| Listen on Mave | Listen on Yandex Music |
Ruslan Rakhmetov, Security Vision
Along with the most authoritative foreign organisations working on the problems of methodological support of information security, such as ISO (International Organization for Standardization), NIST (National Institute of Standards and Technology) and CIS (Center for Internet Security), stands ISACA. The acronym ISACA originally stood for Information Systems Audit and Control Association, but recently ISACA has been used as a proper name.
The ISACA organisation was established in 1969 and currently has over 150000 members from 188 countries. The organisation, together with IS experts from various industries and countries, develops guidance documents in the field of IT governance, information security and risk management (e.g. COBIT frameworks, Risk IT, CMMI and others), and certifies cyber security and cyber risk management professionals (e.g. CISA, CISM, CRISC, CDPSE and others). In today's post, we'll look at the COBIT framework, one of the most authoritative information security documents from ISACA.

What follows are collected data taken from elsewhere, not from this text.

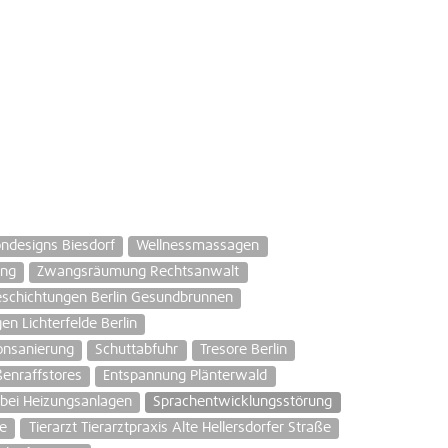
ondesigns Biesdorf
Wellnessmassagen
ung
Zwangsräumung Rechtsanwalt
eschichtungen Berlin Gesundbrunnen
en Lichterfelde Berlin
onsanierung
Schuttabfuhr
Tresore Berlin
enraffstores
Entspannung Plänterwald
 bei Heizungsanlagen
Sprachentwicklungsstörung
e
Tierarzt Tierarztpraxis Alte Hellersdorfer Straße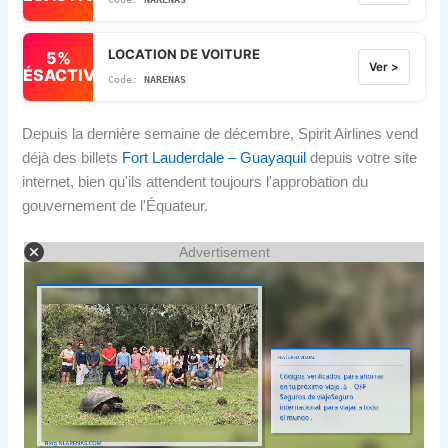
LOCATION DE VOITURE
5%
Ver >
DÉSACTIVÉ
NARENAS
Depuis la dernière semaine de décembre, Spirit Airlines vend
déjà des billets
Fort Lauderdale – Guayaquil
depuis votre site
internet, bien qu'ils attendent toujours l'approbation du
gouvernement de l'Équateur.
Advertisement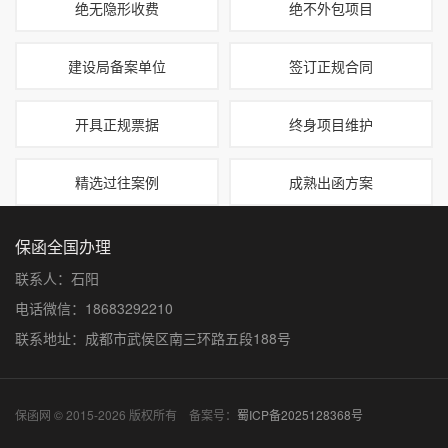
绝无隐形收费
绝不外包项目
建设局备案单位
签订正规合同
开具正规票据
终身项目维护
精选过往案例
成熟出函方案
保函全国办理
联系人：石阳
电话微信：18683292210
联系地址：成都市武侯区南三环路五段188号
保函网 © 2015-2026 版权所有 备案号：
蜀ICP备2025128368号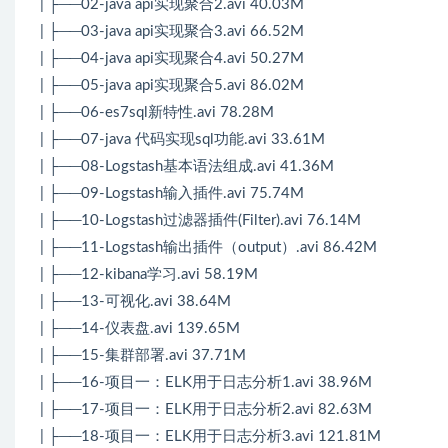
| ├──02-java api实现聚合2.avi 40.03M
| ├──03-java api实现聚合3.avi 66.52M
| ├──04-java api实现聚合4.avi 50.27M
| ├──05-java api实现聚合5.avi 86.02M
| ├──06-es7sql新特性.avi 78.28M
| ├──07-java 代码实现sql功能.avi 33.61M
| ├──08-Logstash基本语法组成.avi 41.36M
| ├──09-Logstash输入插件.avi 75.74M
| ├──10-Logstash过滤器插件(Filter).avi 76.14M
| ├──11-Logstash输出插件（output）.avi 86.42M
| ├──12-kibana学习.avi 58.19M
| ├──13-可视化.avi 38.64M
| ├──14-仪表盘.avi 139.65M
| ├──15-集群部署.avi 37.71M
| ├──16-项目一：ELK用于日志分析1.avi 38.96M
| ├──17-项目一：ELK用于日志分析2.avi 82.63M
| ├──18-项目一：ELK用于日志分析3.avi 121.81M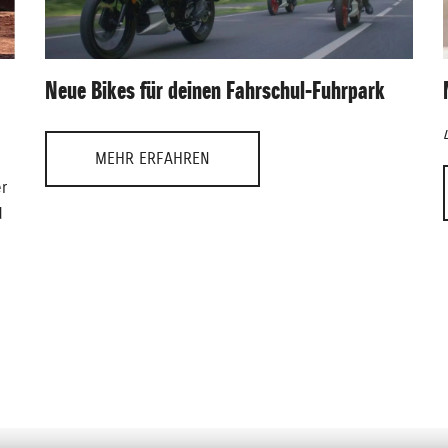
Neue Bikes für deinen Fahrschul-Fuhrpark
MEHR ERFAHREN
r
d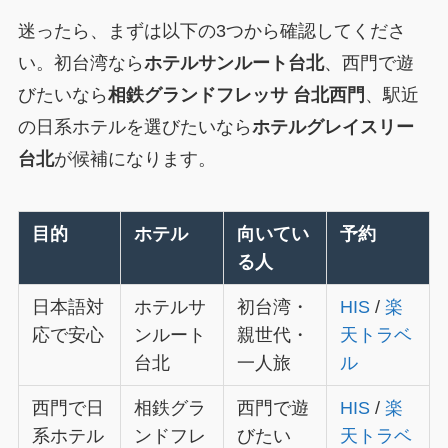
迷ったら、まずは以下の3つから確認してくださ
い。初台湾なら
ホテルサンルート台北
、西門で遊
びたいなら
相鉄グランドフレッサ 台北西門
、駅近
の日系ホテルを選びたいなら
ホテルグレイスリー
台北
が候補になります。
目的
ホテル
向いてい
予約
る人
日本語対
ホテルサ
初台湾・
HIS
/
楽
応で安心
ンルート
親世代・
天トラベ
台北
一人旅
ル
西門で日
相鉄グラ
西門で遊
HIS
/
楽
系ホテル
ンドフレ
びたい
天トラベ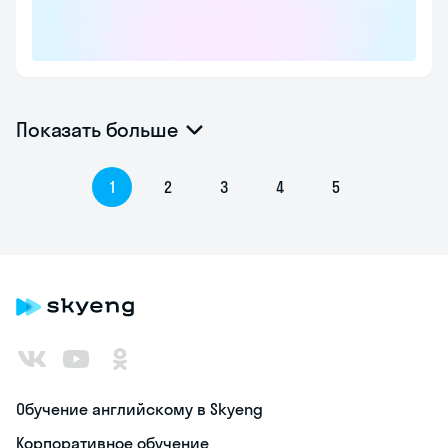
Показать больше
1
2
3
4
5
Обучение английскому в Skyeng
Корпоративное обучение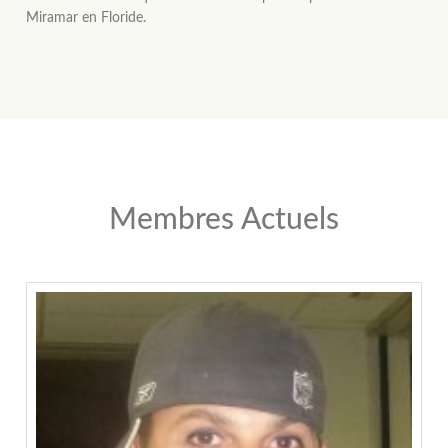
Miramar en Floride.
Membres Actuels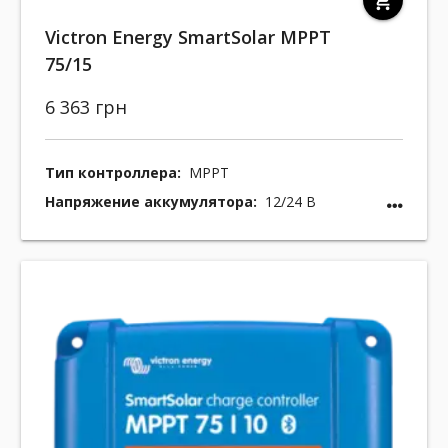
shopping_cart
Victron Energy SmartSolar MPPT
75/15
6 363 грн
Тип контроллера:
MPPT
Напряжение аккумулятора:
12/24 В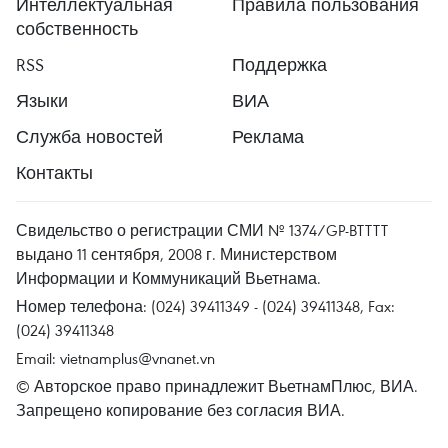
Интеллектуальная
Правила пользования
собственность
RSS
Поддержка
Языки
ВИА
Служба новостей
Реклама
Контакты
Свидельство о регистрации СМИ № 1374/GP-BTTTT
выдано 11 сентября, 2008 г. Министерством
Информации и Коммуникаций Вьетнама.
Номер телефона: (024) 39411349 - (024) 39411348, Fax:
(024) 39411348
Email:
vietnamplus@vnanet.vn
© Авторское право принадлежит ВьетнамПлюс, ВИА.
Запрещено копирование без согласия ВИА.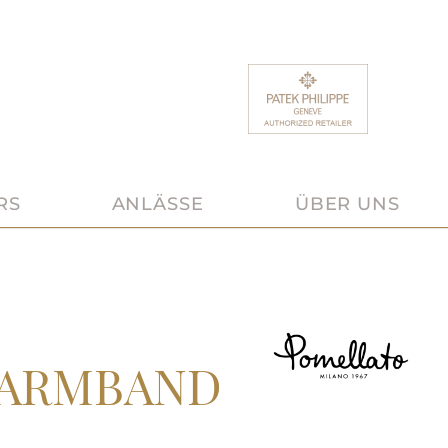
RS
ANLÄSSE
ÜBER UNS
 ARMBAND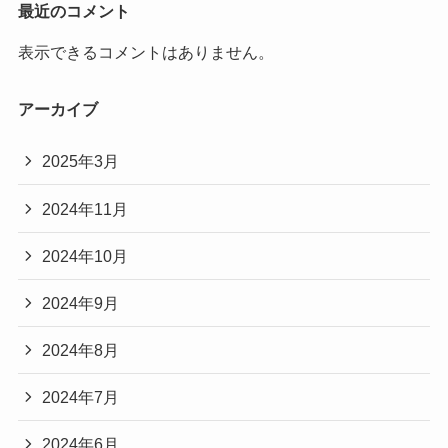
最近のコメント
表示できるコメントはありません。
アーカイブ
2025年3月
2024年11月
2024年10月
2024年9月
2024年8月
2024年7月
2024年6月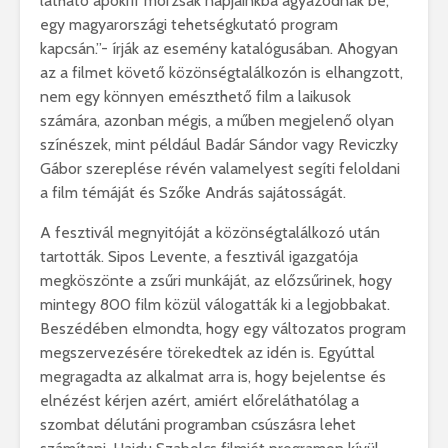
látható apokrif morzsák napjainkba ágyazódnak be,
egy magyarországi tehetségkutató program
kapcsán.”- írják az esemény katalógusában. Ahogyan
az a filmet követő közönségtalálkozón is elhangzott,
nem egy könnyen emészthető film a laikusok
számára, azonban mégis, a műben megjelenő olyan
színészek, mint például Badár Sándor vagy Reviczky
Gábor szereplése révén valamelyest segíti feloldani
a film témáját és Szőke András sajátosságát.
A fesztivál megnyitóját a közönségtalálkozó után
tartották. Sipos Levente, a fesztivál igazgatója
megköszönte a zsűri munkáját, az előzsűrinek, hogy
mintegy 800 film közül válogatták ki a legjobbakat.
Beszédében elmondta, hogy egy változatos program
megszervezésére törekedtek az idén is. Egyúttal
megragadta az alkalmat arra is, hogy bejelentse és
elnézést kérjen azért, amiért előreláthatólag a
szombat délutáni programban csúszásra lehet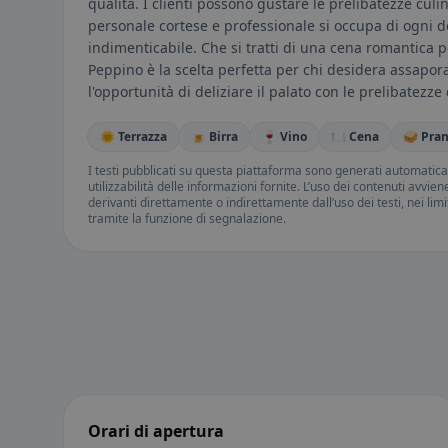
qualità. I clienti possono gustare le prelibatezze culi
personale cortese e professionale si occupa di ogni 
indimenticabile. Che si tratti di una cena romantica pe
Peppino è la scelta perfetta per chi desidera assapor
l'opportunità di deliziare il palato con le prelibatezze
🌞 Terrazza
🍺 Birra
🍷 Vino
🍽️ Cena
🥪 Pra
I testi pubblicati su questa piattaforma sono generati automatic
utilizzabilità delle informazioni fornite. L’uso dei contenuti avvie
derivanti direttamente o indirettamente dall’uso dei testi, nei lim
tramite la funzione di segnalazione.
Orari di apertura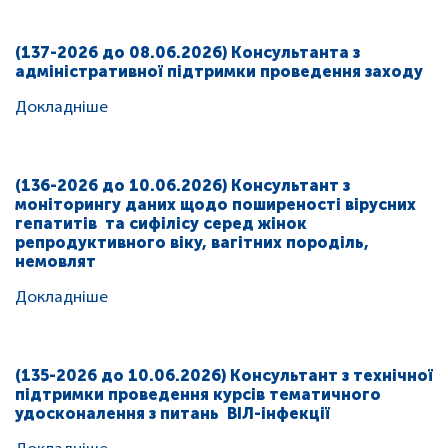
(137-2026 до 08.06.2026) Консультанта з
адміністративної підтримки проведення заходу
Докладніше
(136-2026 до 10.06.2026) Консультант з
моніторингу даних щодо поширеності вірусних
гепатитів та сифілісу серед жінок
репродуктивного віку, вагітних породіль,
немовлят
Докладніше
(135-2026 до 10.06.2026) Консультант з технічної
підтримки проведення курсів тематичного
удосконалення з питань ВІЛ-інфекції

COBIT (Control Objectives for Information and Related Technologies) is an IT governance framework with a focus on information security and cyber risk management. The first version of this framework saw the light of day in 1996, the most popular version COBIT 5 was released in 2012, and 2019 saw the release of the updated COBIT 2019 framework, which is updated to reflect today's cyber threats and technologies and provides greater flexibility in implementation and customisation. COBIT 2019 is built on two sets of principles:
1. Principles that describe the requirements for an enterprise information and technology management system:
1.1 Providing benefits to stakeholders;
1.2 Integrity of the components of the corporate information and technology management system;
1.3 The dynamism of the management system and its adaptability to changes in processes, technologies, and the company's strategy;
1.4 The corporate information and technology management system should be separate and independent from the structure of the company's management system;
1.5 The management system should meet the requirements and interests of the company. 1.6;
1.6 The corporate information and technology management system should be universally applicable regardless of the specific way and place of information processing.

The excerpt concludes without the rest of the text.